# Another Newbie From Syracuse



## ZoccNY (Jan 11, 2009)

Just wanted to drop in and say HI! My wife and I just purchased a 23KRS toyhauler over the weekend. The camper is pulling double-duty, getting me to the track with the bike, and some leisure time at the local campgrounds. The maiden voyage will probably be in mid-April, either to New Jersey Motorsports Park in Milville, NJ, or to Bluegrass Motorsports park (somewhere in Kentucky).

If anyone has experience with putting two racebikes in this unit, please let me know! Since this is our first foray into the RV world, I could use all the help I can get!

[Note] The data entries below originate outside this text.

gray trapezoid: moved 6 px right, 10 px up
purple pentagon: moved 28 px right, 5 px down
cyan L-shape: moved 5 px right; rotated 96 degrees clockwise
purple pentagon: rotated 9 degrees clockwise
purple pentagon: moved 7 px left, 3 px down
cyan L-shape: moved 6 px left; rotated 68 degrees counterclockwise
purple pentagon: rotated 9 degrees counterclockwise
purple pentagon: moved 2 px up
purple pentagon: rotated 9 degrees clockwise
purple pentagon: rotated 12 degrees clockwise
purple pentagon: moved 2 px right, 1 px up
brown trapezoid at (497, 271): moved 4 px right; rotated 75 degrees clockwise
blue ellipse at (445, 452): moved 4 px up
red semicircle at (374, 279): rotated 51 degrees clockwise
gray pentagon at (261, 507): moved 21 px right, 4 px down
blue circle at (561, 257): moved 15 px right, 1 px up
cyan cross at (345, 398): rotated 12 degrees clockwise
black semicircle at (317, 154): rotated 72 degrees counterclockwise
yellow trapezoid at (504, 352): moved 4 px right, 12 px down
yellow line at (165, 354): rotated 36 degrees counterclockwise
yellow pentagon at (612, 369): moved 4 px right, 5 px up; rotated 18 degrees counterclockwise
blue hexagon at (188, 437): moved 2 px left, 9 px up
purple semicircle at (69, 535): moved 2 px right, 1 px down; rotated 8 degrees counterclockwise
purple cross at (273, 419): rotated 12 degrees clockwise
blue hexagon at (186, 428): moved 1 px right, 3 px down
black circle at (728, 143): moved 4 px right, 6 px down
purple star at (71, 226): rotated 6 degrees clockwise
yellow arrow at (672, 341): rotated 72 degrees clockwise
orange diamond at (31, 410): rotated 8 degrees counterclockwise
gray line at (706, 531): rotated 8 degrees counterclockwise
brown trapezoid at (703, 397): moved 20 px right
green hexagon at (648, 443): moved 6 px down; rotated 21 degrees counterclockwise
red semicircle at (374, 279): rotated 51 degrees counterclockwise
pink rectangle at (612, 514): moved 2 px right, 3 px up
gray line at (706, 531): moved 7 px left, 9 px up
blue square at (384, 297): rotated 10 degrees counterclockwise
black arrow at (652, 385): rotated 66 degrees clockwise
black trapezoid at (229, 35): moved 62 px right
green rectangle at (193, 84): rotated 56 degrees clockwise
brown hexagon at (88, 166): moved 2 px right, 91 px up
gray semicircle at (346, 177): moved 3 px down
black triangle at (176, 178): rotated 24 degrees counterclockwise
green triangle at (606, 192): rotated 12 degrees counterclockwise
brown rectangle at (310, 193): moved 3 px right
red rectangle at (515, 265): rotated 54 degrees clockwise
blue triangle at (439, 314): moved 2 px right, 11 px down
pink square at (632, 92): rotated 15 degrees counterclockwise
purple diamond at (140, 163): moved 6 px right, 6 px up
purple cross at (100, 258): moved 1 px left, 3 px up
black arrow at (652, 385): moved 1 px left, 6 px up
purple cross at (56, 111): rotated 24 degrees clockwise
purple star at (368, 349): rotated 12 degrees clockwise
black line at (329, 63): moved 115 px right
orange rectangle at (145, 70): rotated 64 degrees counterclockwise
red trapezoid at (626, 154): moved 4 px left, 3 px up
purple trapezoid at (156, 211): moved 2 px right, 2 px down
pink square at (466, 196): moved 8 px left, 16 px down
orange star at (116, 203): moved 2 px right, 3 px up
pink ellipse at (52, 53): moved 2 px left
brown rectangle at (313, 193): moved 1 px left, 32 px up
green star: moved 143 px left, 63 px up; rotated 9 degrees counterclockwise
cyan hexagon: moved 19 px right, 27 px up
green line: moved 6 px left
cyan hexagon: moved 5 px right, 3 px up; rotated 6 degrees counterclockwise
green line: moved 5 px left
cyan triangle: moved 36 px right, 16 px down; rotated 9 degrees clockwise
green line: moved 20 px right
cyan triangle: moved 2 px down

I did see someone had posted a pre-delivery checklist for picking up the new rv, so THANK YOU to whomever put that all together!

Jill and I have a 6 month old baby boy (our first child!), two golden retrievers and a step-cat (my wife's before we got together...). We look forward to joining the community!

Regards-

PJ


----------



## bradnjess (Mar 25, 2007)

Welcome to Outbackers!!







Congrats on the OB, I'm sure April never seemed so far away. I don't have any experience with the toy haulers but there are many around here that do and will chime in soon. Enjoy.

Brad


----------



## rdvholtwood (Sep 18, 2008)

Hey PJ!

*Welcome to the Outbackers group!








*
If you don't have any plans in June and would like to meet some fellow outbakcers - we are having a rally in Gettysburg....


----------



## Oregon_Camper (Sep 13, 2004)

Welcome...Welcome...Welcome.

Glad you found us.









Congrats on the new Outback. You're going to LOVE it.


----------



## Doxie-Doglover-Too (Jan 25, 2007)




----------



## ember (Jan 17, 2008)

Just a quick welcome !!
And nice job filling us in right up front on the wife, baby and pets!! We like that info!
Congrats on the baby and the Outback!! We were brandnew to RVing when we signed up too! All I can say is search, read and ask ANY question, and someone on here will chime in with 'a been there done that' story to help you out. Also everywhere we have camped, the "neighbors" have been more than eager to help, just tell them you're new, and stand back!!
OK not so quick, but that's me.















TTFN
Ember


----------



## slingshot (Aug 14, 2008)

Hello & welcome to the Outbackers PJ

Congrats on the baby and new OB_____ just remember to slow down and enjoy them both for there is nothing like the joy of a new baby & new rv.


----------



## Rubrhammer (Nov 27, 2006)

Cool, another New yorker. We're about 2 hours west of you. Glad you found us.
Bob


----------



## GarethsDad (Apr 4, 2007)

Another central NY outbacker just north of you. James


----------



## ZoccNY (Jan 11, 2009)

Thanks for all the replies! The dealer said the Outback had a "cult-like" following... (there's no chicken sacrifices or paddling involved in this group, is there???)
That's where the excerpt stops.